-- WHAT TO PRODUCE --
Return the lines of the data below starting at the one holding "anak bermain maupun berlatih mewarnai dan" and ending at the one holding "01 juni 2026", word for word, leaving every picture out.

___

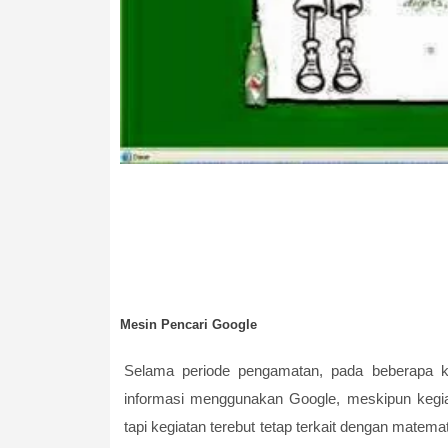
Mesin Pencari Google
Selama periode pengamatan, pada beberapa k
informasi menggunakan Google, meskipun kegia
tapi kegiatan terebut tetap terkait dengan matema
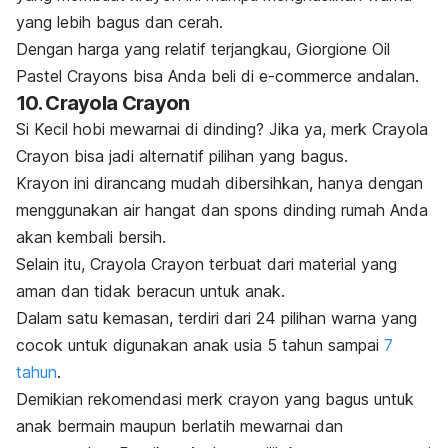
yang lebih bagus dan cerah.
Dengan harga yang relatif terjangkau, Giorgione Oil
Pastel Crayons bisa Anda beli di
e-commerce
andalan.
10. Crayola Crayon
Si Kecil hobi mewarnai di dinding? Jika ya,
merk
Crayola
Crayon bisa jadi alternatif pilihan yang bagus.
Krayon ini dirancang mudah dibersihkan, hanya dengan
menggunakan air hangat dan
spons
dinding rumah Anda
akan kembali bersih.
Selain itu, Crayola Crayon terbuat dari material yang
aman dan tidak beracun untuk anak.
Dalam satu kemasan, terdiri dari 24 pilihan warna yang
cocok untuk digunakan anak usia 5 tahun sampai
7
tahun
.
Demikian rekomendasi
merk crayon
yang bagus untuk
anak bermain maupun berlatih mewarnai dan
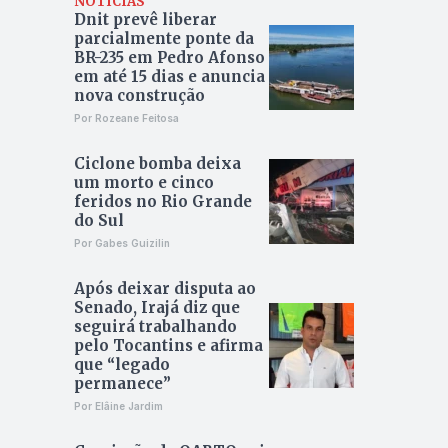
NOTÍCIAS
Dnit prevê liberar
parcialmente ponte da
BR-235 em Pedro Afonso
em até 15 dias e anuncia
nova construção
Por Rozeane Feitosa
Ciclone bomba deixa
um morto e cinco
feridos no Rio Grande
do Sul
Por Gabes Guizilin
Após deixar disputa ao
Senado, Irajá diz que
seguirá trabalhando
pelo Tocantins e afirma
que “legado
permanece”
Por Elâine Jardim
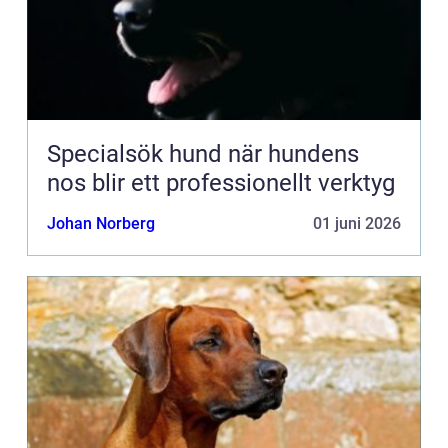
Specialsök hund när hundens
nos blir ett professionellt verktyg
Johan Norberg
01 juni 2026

___

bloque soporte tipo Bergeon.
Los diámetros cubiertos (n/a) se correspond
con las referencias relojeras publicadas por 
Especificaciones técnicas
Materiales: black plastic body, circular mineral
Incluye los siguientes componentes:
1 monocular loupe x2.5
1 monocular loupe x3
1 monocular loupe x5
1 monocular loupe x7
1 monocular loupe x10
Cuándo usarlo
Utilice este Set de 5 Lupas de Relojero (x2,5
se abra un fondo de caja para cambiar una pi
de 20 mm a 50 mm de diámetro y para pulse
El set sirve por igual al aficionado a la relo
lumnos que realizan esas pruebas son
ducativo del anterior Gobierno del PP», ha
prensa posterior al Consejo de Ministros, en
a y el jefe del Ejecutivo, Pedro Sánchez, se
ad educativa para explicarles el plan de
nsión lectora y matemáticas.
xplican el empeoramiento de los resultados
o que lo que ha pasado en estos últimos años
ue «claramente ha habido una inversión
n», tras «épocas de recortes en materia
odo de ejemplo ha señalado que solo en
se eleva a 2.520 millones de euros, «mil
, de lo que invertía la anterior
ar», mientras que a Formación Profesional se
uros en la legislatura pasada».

___

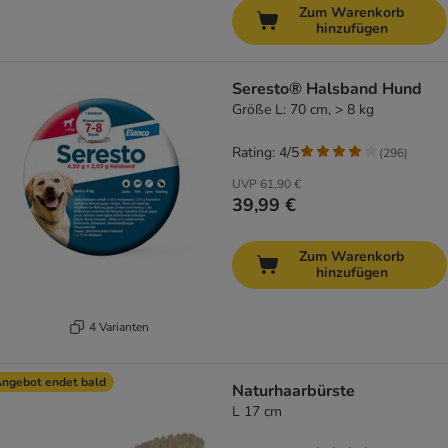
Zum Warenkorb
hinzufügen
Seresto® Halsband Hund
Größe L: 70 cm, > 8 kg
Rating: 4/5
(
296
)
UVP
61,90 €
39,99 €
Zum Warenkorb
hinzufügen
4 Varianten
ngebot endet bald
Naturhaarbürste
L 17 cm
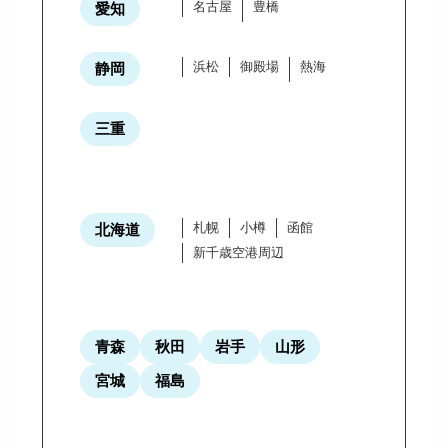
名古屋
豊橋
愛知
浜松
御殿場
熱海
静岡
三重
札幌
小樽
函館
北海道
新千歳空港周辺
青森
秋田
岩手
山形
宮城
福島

___

-- RESPONSE BELOW --
anak bermain maupun berlatih mewarnai dan
NOTÍCIAS
Dnit prevê liberar
parcialmente ponte da
BR-235 em Pedro Afonso
em até 15 dias e anuncia
nova construção
Por Rozeane Feitosa
Ciclone bomba deixa
um morto e cinco
feridos no Rio Grande
do Sul
Por Gabes Guizilin
Após deixar disputa ao
Senado, Irajá diz que
seguirá trabalhando
pelo Tocantins e afirma
que “legado
permanece”
Por Elâine Jardim
Specialsök hund när hundens
nos blir ett professionellt verktyg
Johan Norberg
01 juni 2026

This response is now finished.